Applied this AD FS AC policy to Office 365 RPT and still there were two prompts when the Outlook 2016 is opened – basic authentication window when accessing on premises email box and Modern Authentication prompt with MFA when accessing EXO archive.

In the AD FS Admin logs we saw the error: “MSIS5007: The caller authorization failed for caller identity XXX for relying party trust urn:federation:MicrosoftOnline.”

And in the AD FS Debug logs see the MFA is still required regardless the fact that the authentication attempt is coming from Intranet.
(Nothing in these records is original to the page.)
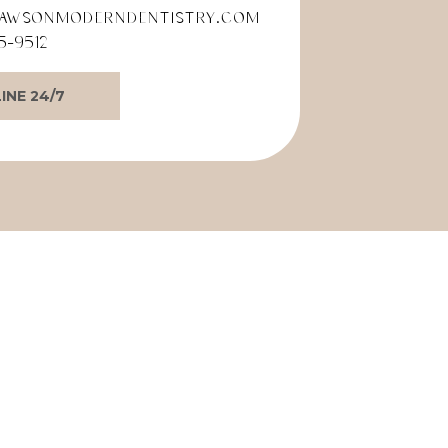
awsonmoderndentistry.com
5-9512
INE 24/7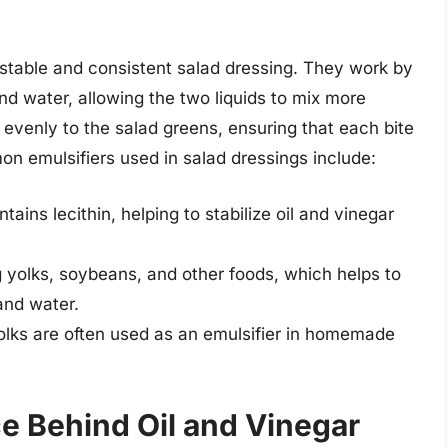
 a stable and consistent salad dressing. They work by
nd water, allowing the two liquids to mix more
gs evenly to the salad greens, ensuring that each bite
n emulsifiers used in salad dressings include:
tains lecithin, helping to stabilize oil and vinegar
g yolks, soybeans, and other foods, which helps to
and water.
yolks are often used as an emulsifier in homemade
e Behind Oil and Vinegar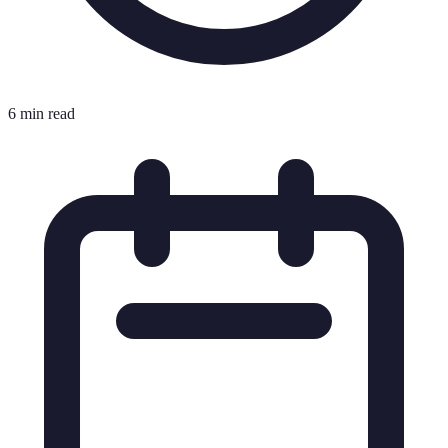
6 min read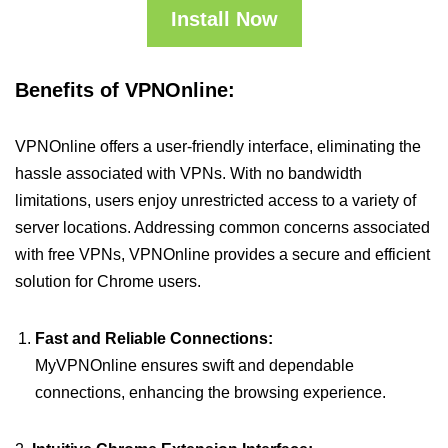
Install Now
Benefits of VPNOnline:
VPNOnline offers a user-friendly interface, eliminating the
hassle associated with VPNs. With no bandwidth
limitations, users enjoy unrestricted access to a variety of
server locations. Addressing common concerns associated
with free VPNs, VPNOnline provides a secure and efficient
solution for Chrome users.
Fast and Reliable Connections:
MyVPNOnline ensures swift and dependable
connections, enhancing the browsing experience.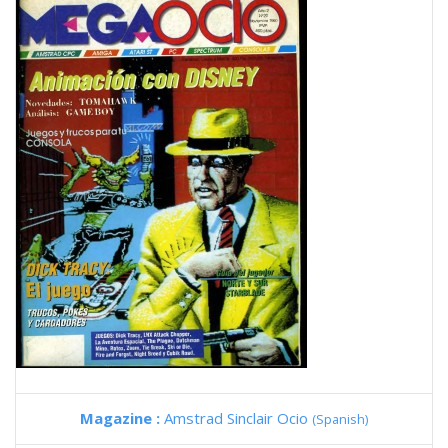
Magazine :
Amstrad Sinclair Ocio
(Spanish)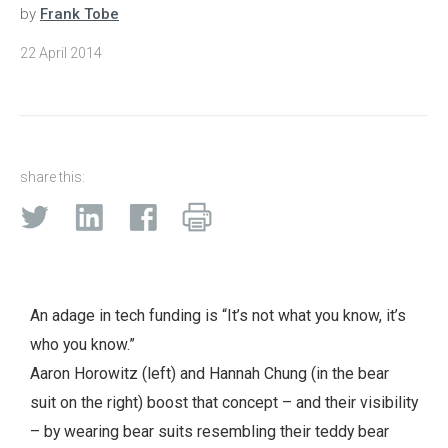
by
Frank Tobe
22 April 2014
share this:
An adage in tech funding is “It’s not what you know, it’s
who you know.”
Aaron Horowitz (left) and Hannah Chung (in the bear
suit on the right) boost that concept – and their visibility
– by wearing bear suits resembling their teddy bear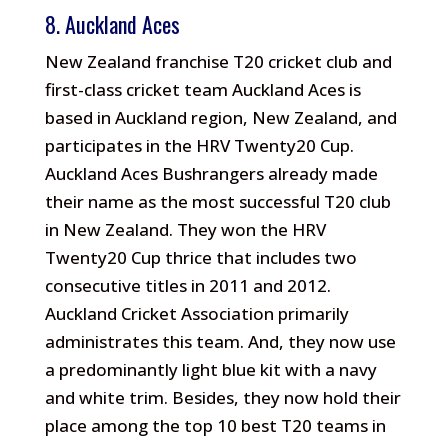
8. Auckland Aces
New Zealand franchise T20 cricket club and
first-class cricket team Auckland Aces is
based in Auckland region, New Zealand, and
participates in the HRV Twenty20 Cup.
Auckland Aces Bushrangers already made
their name as the most successful T20 club
in New Zealand. They won the HRV
Twenty20 Cup thrice that includes two
consecutive titles in 2011 and 2012.
Auckland Cricket Association primarily
administrates this team. And, they now use
a predominantly light blue kit with a navy
and white trim. Besides, they now hold their
place among the top 10 best T20 teams in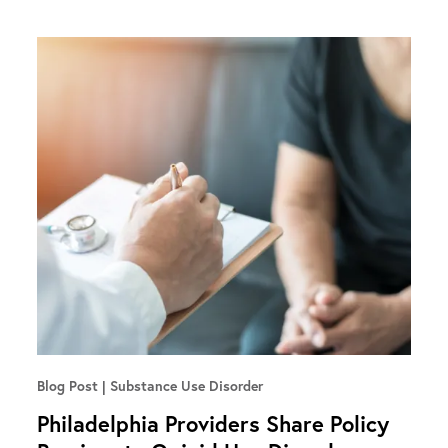
Blog Post
Substance Use Disorder
Philadelphia Providers Share Policy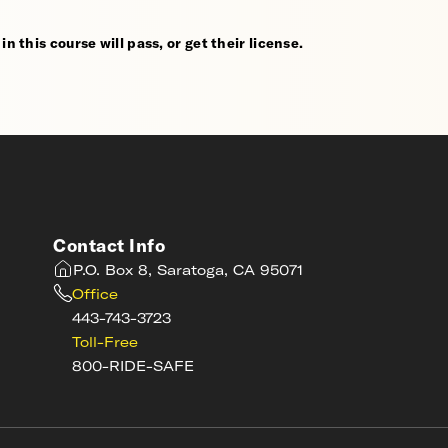
n this course will pass, or get their license.
Contact Info
P.O. Box 8, Saratoga, CA 95071
Office
443-743-3723
Toll-Free
800-RIDE-SAFE
s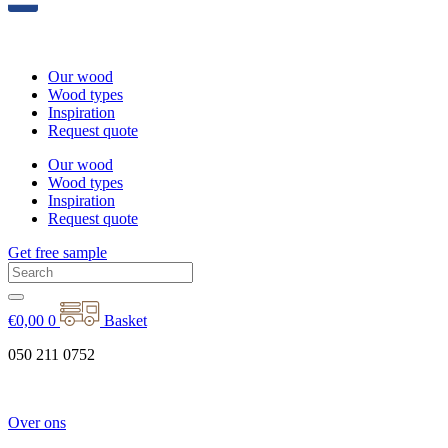
Our wood
Wood types
Inspiration
Request quote
Our wood
Wood types
Inspiration
Request quote
Get free sample
€
0,00
0
Basket
050 211 0752
Over ons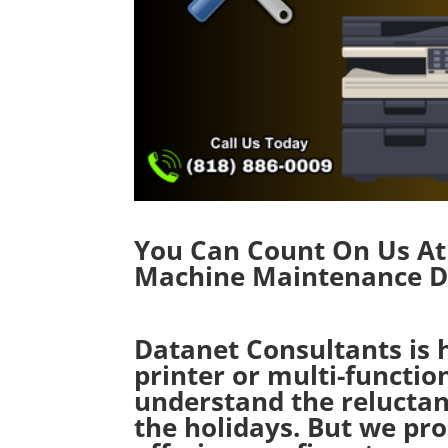
You Can Count On Us At 
Machine Maintenance Du
Datanet Consultants is 
printer or multi-functi
understand the reluctan
the holidays. But we pr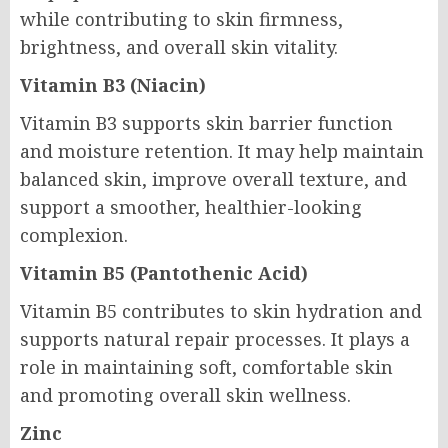
while contributing to skin firmness,
brightness, and overall skin vitality.
Vitamin B3 (Niacin)
Vitamin B3 supports skin barrier function
and moisture retention. It may help maintain
balanced skin, improve overall texture, and
support a smoother, healthier-looking
complexion.
Vitamin B5 (Pantothenic Acid)
Vitamin B5 contributes to skin hydration and
supports natural repair processes. It plays a
role in maintaining soft, comfortable skin
and promoting overall skin wellness.
Zinc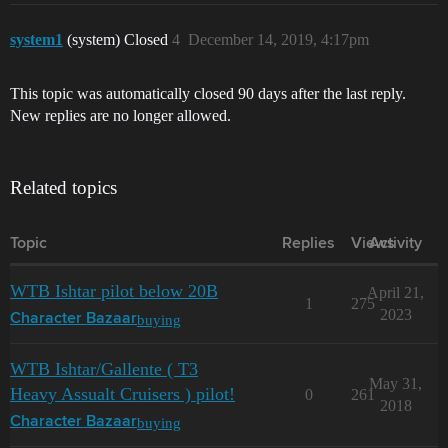
system1
(system) Closed
4
December 14, 2019, 4:17pm
This topic was automatically closed 90 days after the last reply.
New replies are no longer allowed.
Related topics
Topic
Replies
Views
Activity
WTB Ishtar pilot below 20B
April 21,
1
275
2023
buying
Character Bazaar
WTB Ishtar/Gallente ( T3
May 31,
Heavy Assualt Cruisers ) pilot!
0
261
2018
buying
Character Bazaar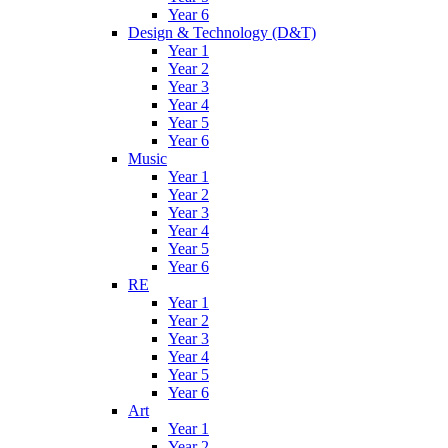
Year 6
Design & Technology (D&T)
Year 1
Year 2
Year 3
Year 4
Year 5
Year 6
Music
Year 1
Year 2
Year 3
Year 4
Year 5
Year 6
RE
Year 1
Year 2
Year 3
Year 4
Year 5
Year 6
Art
Year 1
Year 2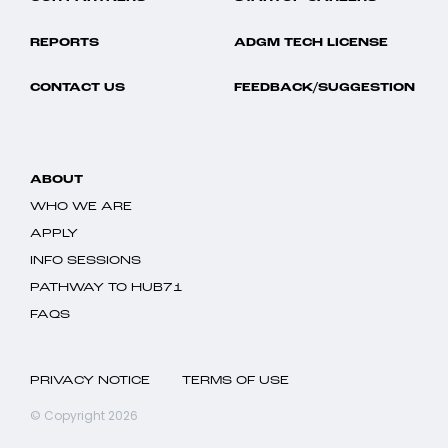
REPORTS
ADGM TECH LICENSE
CONTACT US
FEEDBACK/SUGGESTION
ABOUT
WHO WE ARE
APPLY
INFO SESSIONS
PATHWAY TO HUB71
FAQS
PRIVACY NOTICE
TERMS OF USE
© Copyright 2026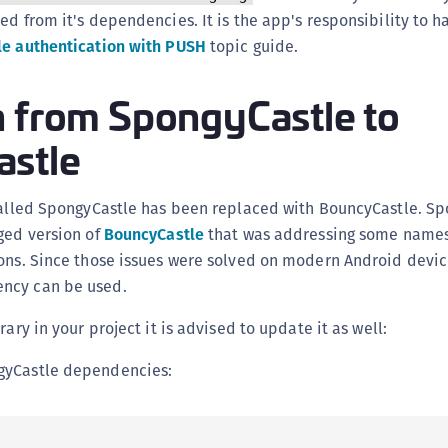
C
ed from it's dependencies. It is the app's responsibility to 
C
e authentication with PUSH
topic guide.
C
n from SpongyCastle to
C
D
stle
L
L
 called SpongyCastle has been replaced with BouncyCastle. S
L
ged version of
BouncyCastle
that was addressing some names
L
ons. Since those issues were solved on modern Android device
L
ncy can be used.
O
rary in your project it is advised to update it as well:
P
gyCastle dependencies:
P
P
S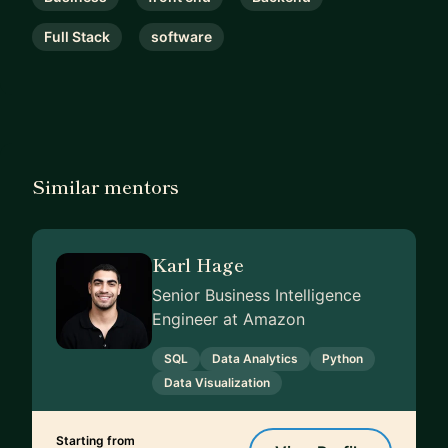
Full Stack
software
Similar mentors
Karl Hage
Senior Business Intelligence
Engineer at Amazon
SQL
Data Analytics
Python
Data Visualization
Starting from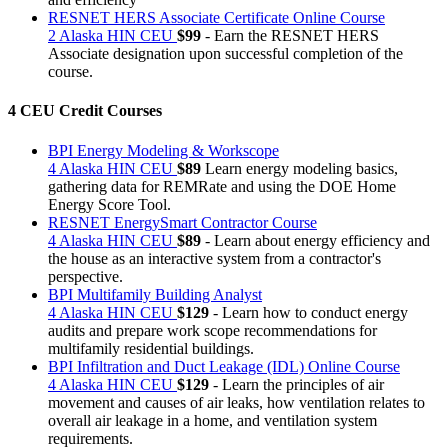
RESNET HERS Associate Certificate Online Course
2 Alaska HIN CEU
$99
- Earn the RESNET HERS
Associate designation upon successful completion of the
course.
4 CEU Credit Courses
BPI Energy Modeling & Workscope
4 Alaska HIN CEU
$89
Learn energy modeling basics,
gathering data for REMRate and using the DOE Home
Energy Score Tool.
RESNET EnergySmart Contractor Course
4 Alaska HIN CEU
$89
- Learn about energy efficiency and
the house as an interactive system from a contractor's
perspective.
BPI Multifamily Building Analyst
4 Alaska HIN CEU
$129
- Learn how to conduct energy
audits and prepare work scope recommendations for
multifamily residential buildings.
BPI Infiltration and Duct Leakage (IDL) Online Course
4 Alaska HIN CEU
$129
- Learn the principles of air
movement and causes of air leaks, how ventilation relates to
overall air leakage in a home, and ventilation system
requirements.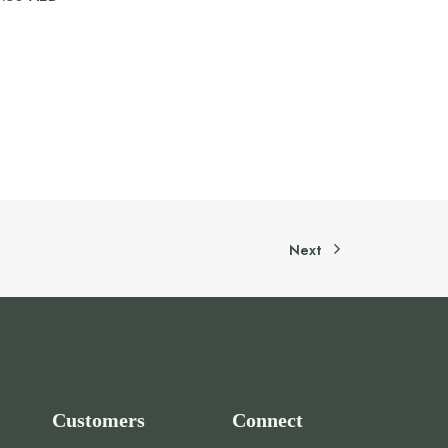
Next
Customers
Connect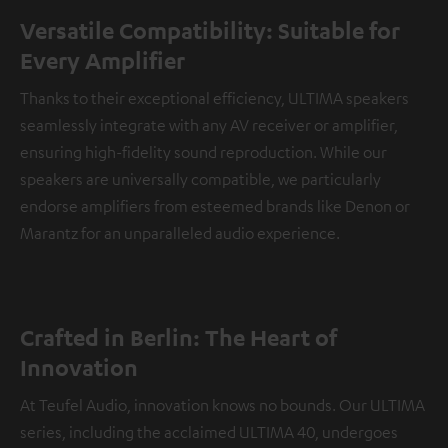
Versatile Compatibility: Suitable for
Every Amplifier
Thanks to their exceptional efficiency, ULTIMA speakers
seamlessly integrate with any AV receiver or amplifier,
ensuring high-fidelity sound reproduction. While our
speakers are universally compatible, we particularly
endorse amplifiers from esteemed brands like Denon or
Marantz for an unparalleled audio experience.
Crafted in Berlin: The Heart of
Innovation
At Teufel Audio, innovation knows no bounds. Our ULTIMA
series, including the acclaimed ULTIMA 40, undergoes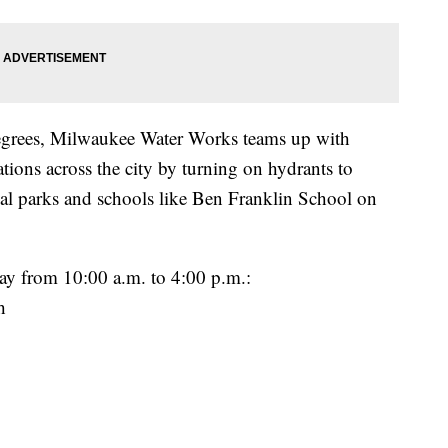
egrees, Milwaukee Water Works teams up with
tions across the city by turning on hydrants to
ocal parks and schools like Ben Franklin School on
y from 10:00 a.m. to 4:00 p.m.:
h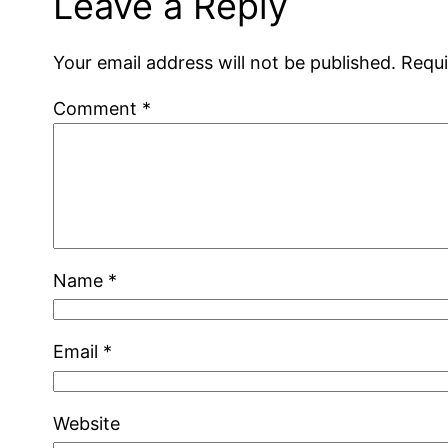
Leave a Reply
Your email address will not be published.
Requi
Comment
*
Name
*
Email
*
Website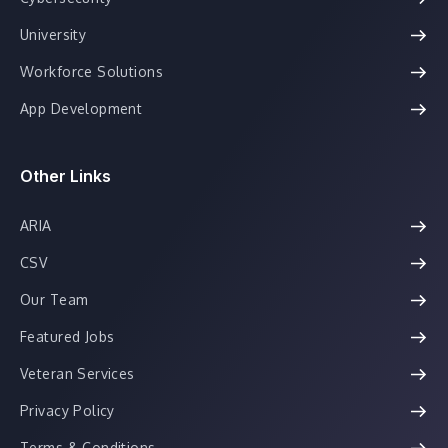
University
Workforce Solutions
App Development
Other Links
ARIA
CSV
Our Team
Featured Jobs
Veteran Services
Privacy Policy
Terms & Conditions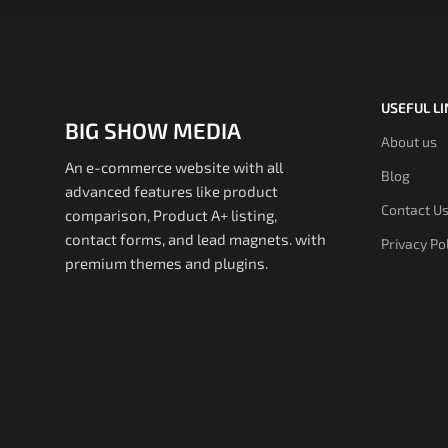
USEFUL L
BIG SHOW MEDIA
About us
An e-commerce website with all
Blog
advanced features like product
Contact U
comparison, Product A+ listing,
contact forms, and lead magnets. with
Privacy Po
premium themes and plugins.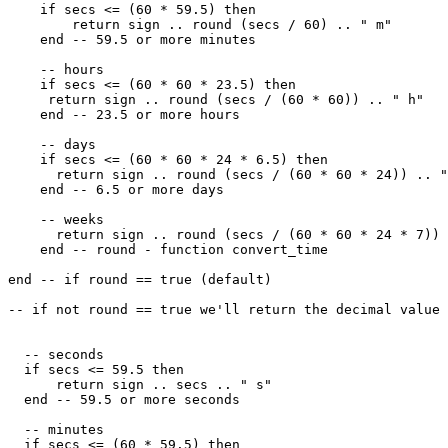
    if secs <= (60 * 59.5) then

        return sign .. round (secs / 60) .. " m"

    end -- 59.5 or more minutes

    -- hours

    if secs <= (60 * 60 * 23.5) then

     return sign .. round (secs / (60 * 60)) .. " h"

    end -- 23.5 or more hours

    -- days

    if secs <= (60 * 60 * 24 * 6.5) then

      return sign .. round (secs / (60 * 60 * 24)) .. "
    end -- 6.5 or more days

    -- weeks

      return sign .. round (secs / (60 * 60 * 24 * 7)) 
    end -- round - function convert_time

end -- if round == true (default)

-- if not round == true we'll return the decimal value

  -- seconds

  if secs <= 59.5 then

      return sign .. secs .. " s"

  end -- 59.5 or more seconds

  -- minutes

  if secs <= (60 * 59.5) then
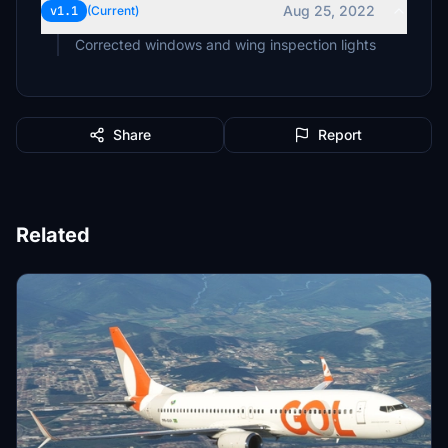
Aug 25, 2022
v1.1
(Current)
Corrected windows and wing inspection lights
Share
Report
Related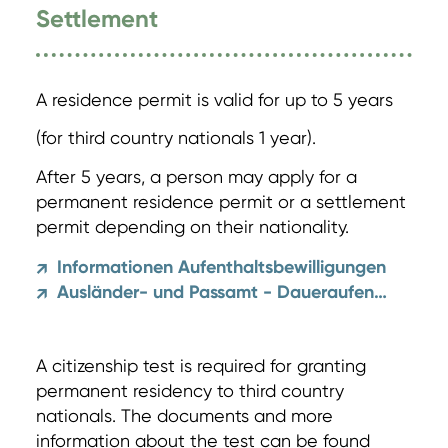
Settlement
A residence permit is valid for up to 5 years
(for third country nationals 1 year).
After 5 years, a person may apply for a
permanent residence permit or a settlement
permit depending on their nationality.
Informationen Aufenthaltsbewilligungen
↗
Ausländer- und Passamt - Daueraufenthalt und Niederlassung
↗
A citizenship test is required for granting
permanent residency to third country
nationals. The documents and more
information about the test can be found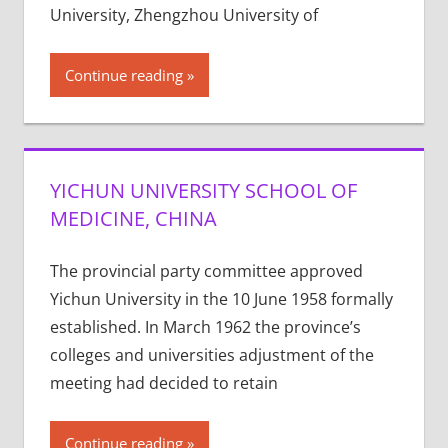
University, Zhengzhou University of
Continue reading
YICHUN UNIVERSITY SCHOOL OF
MEDICINE, CHINA
The provincial party committee approved
Yichun University in the 10 June 1958 formally
established. In March 1962 the province’s
colleges and universities adjustment of the
meeting had decided to retain
Continue reading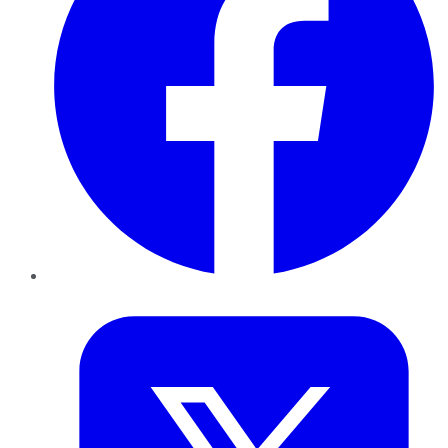
Twitter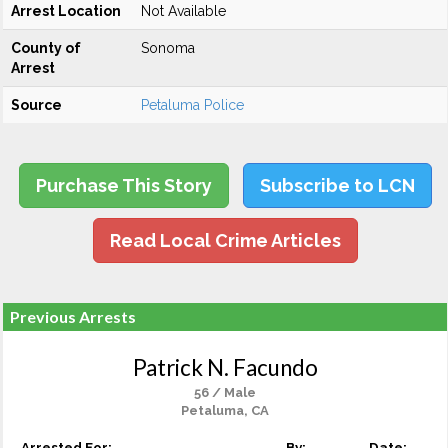
Arrest Location
Not Available
County of
Sonoma
Arrest
Source
Petaluma Police
Purchase This Story
Subscribe to LCN
Read Local Crime Articles
Previous Arrests
Patrick N. Facundo
56 / Male
Petaluma, CA
Arrested For:
By:
Date: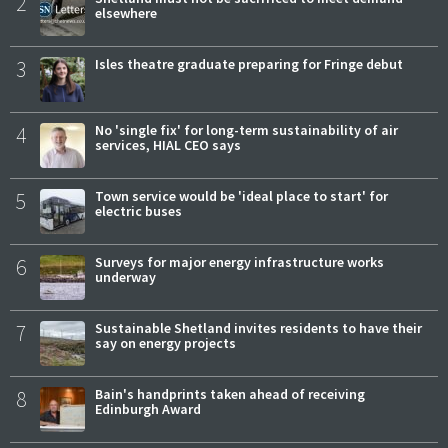
2
elsewhere
3
Isles theatre graduate preparing for Fringe debut
4
No 'single fix' for long-term sustainability of air
services, HIAL CEO says
5
Town service would be 'ideal place to start' for
electric buses
6
Surveys for major energy infrastructure works
underway
7
Sustainable Shetland invites residents to have their
say on energy projects
8
Bain's handprints taken ahead of receiving
Edinburgh Award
After multiple additional tests and getting better understanding how the Access Control policies are applied the following AD FS AC Policy was crafted that has addressed the issue completely.

{
Permit users 
	from 'extranet' location
	and from ‘TEST’' group
	and with 'http://schemas.microsoft.com/2012/01/requestcontext/claims/x-ms-forwarded-client-ip' claim regex matches 'regex_for_public_IP_of_the_office' in the request;

Permit users 
	from 'extranet' location
	and from 'TEST' group
	and when authentication includes MFA
except 
	with 'http://schemas.microsoft.com/2012/01/requestcontext/claims/x-ms-forwarded-client-ip' claim regex matches 'regex_for_public_IP_of_the_office' in the request;

Permit users 
	from 'intranet' location
	and from 'TEST' group;

Permit everyone
} 

The AD FS Access Control polices above work the following way:
1. Permits authentication coming from Internet if its EXO legacy authentication protocol on behalf of the user in the test security group coming from office public IP address;
2. Permits any other authentication for the test group coming from Internet if the MFA completed, but excludes office public IP from this rule (to make sure the first rule works as expected);
3. Permits authentication from the Intranet with no MFA for the test group (authentication to on premises Exchange)
4. And the last one catch Permit All group to make sure prod users are not affected during testing.

ADFS Access Control Policy

When the AD FS AC policy was successfully tested with the users added to the TEST group, the policy was applied to the rest of the production users by removing the TEST group condition from the first three policies and removing “Permit everyone”.